Leesburg
La llegada de los patrulleros no agradó a Rachel Browning.
—Creo que debería avisar a la oficina del condado de Fredrick —dijo. Volvió a sonarse—. Y metamos en esto a la fiscal general. Querrá saber qué hace su gente.
—No dará tiempo —dijo Augustine—. Es Virginia, Rachel. No les gusta que los federales les digan qué hacer. Y la situación es muy irregular, incluso para un secuestro oficial.

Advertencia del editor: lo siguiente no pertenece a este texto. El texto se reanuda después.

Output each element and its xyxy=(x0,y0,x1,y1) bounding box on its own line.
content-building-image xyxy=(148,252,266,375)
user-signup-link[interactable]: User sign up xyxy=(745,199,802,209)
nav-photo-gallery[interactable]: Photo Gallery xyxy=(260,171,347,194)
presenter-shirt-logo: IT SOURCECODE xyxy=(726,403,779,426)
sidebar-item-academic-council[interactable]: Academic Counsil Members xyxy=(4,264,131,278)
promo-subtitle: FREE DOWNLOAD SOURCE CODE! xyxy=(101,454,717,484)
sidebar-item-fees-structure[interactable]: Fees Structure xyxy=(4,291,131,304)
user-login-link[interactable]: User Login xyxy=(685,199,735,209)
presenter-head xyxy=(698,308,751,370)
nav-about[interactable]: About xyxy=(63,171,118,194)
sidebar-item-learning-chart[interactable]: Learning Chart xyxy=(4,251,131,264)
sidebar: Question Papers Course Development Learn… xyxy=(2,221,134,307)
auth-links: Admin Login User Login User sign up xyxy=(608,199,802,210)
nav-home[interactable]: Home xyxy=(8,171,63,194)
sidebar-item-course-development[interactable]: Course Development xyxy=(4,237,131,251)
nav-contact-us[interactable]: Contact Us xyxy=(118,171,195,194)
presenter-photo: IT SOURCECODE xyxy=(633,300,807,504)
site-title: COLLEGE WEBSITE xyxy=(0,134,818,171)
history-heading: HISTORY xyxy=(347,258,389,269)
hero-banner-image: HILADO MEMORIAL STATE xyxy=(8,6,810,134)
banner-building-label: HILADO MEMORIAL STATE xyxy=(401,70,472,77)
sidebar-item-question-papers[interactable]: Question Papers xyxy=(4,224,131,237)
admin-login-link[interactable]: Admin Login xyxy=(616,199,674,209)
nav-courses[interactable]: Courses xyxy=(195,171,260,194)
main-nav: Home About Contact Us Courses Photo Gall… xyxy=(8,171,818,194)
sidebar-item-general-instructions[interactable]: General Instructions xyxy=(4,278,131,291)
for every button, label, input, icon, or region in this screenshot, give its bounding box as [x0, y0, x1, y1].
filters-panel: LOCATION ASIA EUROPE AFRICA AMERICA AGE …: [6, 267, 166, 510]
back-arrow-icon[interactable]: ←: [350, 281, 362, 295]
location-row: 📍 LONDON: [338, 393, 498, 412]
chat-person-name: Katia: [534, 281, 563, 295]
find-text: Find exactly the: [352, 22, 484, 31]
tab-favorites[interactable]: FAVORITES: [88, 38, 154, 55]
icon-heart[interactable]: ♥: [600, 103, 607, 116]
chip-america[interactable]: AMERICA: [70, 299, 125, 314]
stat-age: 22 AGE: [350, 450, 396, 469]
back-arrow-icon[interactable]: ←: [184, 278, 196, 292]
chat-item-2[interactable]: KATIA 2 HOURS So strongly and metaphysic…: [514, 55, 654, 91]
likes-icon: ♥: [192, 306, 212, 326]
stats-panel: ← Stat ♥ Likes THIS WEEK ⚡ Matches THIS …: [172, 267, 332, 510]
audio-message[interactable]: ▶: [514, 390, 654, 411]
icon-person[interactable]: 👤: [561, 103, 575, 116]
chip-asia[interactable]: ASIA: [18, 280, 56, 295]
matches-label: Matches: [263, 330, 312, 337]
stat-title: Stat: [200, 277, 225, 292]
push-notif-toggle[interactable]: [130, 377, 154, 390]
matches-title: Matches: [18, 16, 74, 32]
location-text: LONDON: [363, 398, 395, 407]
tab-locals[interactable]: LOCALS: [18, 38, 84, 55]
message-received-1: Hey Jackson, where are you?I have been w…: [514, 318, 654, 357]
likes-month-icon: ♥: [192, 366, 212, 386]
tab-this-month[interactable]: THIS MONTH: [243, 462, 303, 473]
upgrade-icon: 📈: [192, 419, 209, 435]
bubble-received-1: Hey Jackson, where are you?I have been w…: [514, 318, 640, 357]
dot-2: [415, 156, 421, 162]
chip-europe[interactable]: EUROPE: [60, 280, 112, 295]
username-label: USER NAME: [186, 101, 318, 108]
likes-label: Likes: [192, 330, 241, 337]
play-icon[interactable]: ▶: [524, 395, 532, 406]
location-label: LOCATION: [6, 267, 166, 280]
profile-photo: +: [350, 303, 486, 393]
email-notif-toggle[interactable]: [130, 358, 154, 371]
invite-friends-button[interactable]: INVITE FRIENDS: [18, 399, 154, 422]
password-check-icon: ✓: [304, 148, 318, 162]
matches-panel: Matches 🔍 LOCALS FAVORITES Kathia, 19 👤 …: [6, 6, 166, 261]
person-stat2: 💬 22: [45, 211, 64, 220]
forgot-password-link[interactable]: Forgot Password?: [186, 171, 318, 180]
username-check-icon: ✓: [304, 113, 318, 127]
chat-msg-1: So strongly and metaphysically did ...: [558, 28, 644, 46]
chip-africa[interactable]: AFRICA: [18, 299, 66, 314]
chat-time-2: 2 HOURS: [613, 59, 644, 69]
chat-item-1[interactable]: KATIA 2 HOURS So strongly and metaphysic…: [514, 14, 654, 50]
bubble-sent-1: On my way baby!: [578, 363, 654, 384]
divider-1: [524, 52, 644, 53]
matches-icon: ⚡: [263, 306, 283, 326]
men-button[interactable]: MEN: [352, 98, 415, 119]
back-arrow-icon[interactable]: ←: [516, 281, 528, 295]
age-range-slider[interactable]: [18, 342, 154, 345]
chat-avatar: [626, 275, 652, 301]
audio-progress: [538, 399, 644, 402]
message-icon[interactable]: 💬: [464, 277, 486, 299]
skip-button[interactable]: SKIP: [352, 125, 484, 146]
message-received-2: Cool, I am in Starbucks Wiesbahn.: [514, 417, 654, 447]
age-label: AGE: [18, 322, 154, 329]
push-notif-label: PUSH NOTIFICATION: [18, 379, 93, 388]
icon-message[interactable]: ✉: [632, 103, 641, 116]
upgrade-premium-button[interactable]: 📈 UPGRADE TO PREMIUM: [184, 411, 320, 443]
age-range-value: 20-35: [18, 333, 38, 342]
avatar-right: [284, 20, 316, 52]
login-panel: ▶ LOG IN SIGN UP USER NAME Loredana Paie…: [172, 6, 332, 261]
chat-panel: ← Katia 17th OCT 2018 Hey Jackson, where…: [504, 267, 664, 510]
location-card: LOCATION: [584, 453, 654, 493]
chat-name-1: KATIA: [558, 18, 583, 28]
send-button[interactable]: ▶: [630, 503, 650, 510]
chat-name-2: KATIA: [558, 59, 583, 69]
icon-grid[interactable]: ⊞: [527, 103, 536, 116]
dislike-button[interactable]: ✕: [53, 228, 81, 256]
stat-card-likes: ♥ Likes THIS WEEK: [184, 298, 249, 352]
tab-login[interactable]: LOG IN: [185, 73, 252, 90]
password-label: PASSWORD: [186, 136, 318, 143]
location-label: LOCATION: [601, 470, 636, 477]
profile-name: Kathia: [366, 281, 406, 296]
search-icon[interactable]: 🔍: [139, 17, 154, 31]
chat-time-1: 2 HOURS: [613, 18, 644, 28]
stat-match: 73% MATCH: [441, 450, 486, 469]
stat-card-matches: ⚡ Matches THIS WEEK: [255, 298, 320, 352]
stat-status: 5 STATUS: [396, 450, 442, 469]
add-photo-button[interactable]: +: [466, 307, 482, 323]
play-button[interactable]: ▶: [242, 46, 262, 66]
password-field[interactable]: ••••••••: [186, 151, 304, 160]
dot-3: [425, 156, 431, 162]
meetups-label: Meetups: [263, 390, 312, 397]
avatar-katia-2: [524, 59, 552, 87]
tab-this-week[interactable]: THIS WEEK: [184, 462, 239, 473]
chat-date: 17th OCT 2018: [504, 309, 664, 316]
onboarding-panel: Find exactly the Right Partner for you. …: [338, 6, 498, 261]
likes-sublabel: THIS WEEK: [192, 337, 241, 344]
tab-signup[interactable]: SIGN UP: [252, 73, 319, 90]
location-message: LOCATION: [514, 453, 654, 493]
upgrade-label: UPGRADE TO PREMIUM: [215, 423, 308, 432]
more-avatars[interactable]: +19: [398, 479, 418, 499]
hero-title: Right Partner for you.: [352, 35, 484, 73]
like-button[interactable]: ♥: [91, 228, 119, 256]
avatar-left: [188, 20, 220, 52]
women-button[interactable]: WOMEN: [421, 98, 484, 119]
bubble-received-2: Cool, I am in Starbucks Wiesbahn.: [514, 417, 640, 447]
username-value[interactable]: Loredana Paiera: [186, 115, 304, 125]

Browning inclinó la cabeza a un lado, cambiando la mirada entre Augustine y la pantalla.
—No oí lo que dijo el tipo grande. —Pajarito se había retirado a unos quince metros y se mantenía flotando. Pronto se le acabaría la pequeña fuente de energía, y tendría que regresar o esperar a que lo recuperase un vehículo de control.
—El patrullero dijo que se llevaron a su hijo —le dijo Augustine—. No es probable que quiera colaborar con nosotros.
—Mierda —dijo Browning—. Todo esto te hace feliz, ¿no?
Augustine no sonrió, pero se le estremecieron los labios.
—No me haré responsable —insistió Browning.
—Tus máquinas lo están grabando todo —dijo Augustine, señalando a la consola—. Mejor será que hagas salir a Pajarito de ahí, y que sea rápido, si quieres escapar a una reprimenda del tribunal del distrito.
—Eres tan culpable como yo —dijo Browning.
—Yo jamás autoricé recompensas —le recordó Augustine—. Ésa fue tu división.
El teléfono sobre la mesa se puso a sonar.
—Vaya —dijo Augustine—. Alguien ha estado mirando.
Browning respondió. Tapó el auricular y miró desesperada a Augustine.
—Es el secretario de salud —dijo, con los ojos abiertos.
Augustine manifestó sus simpatías con un alzamiento de cejas y un suspiro.
Luego se volvió y caminó hacia la puerta. La punta de caucho del bastón rechinó sobre el suelo duro.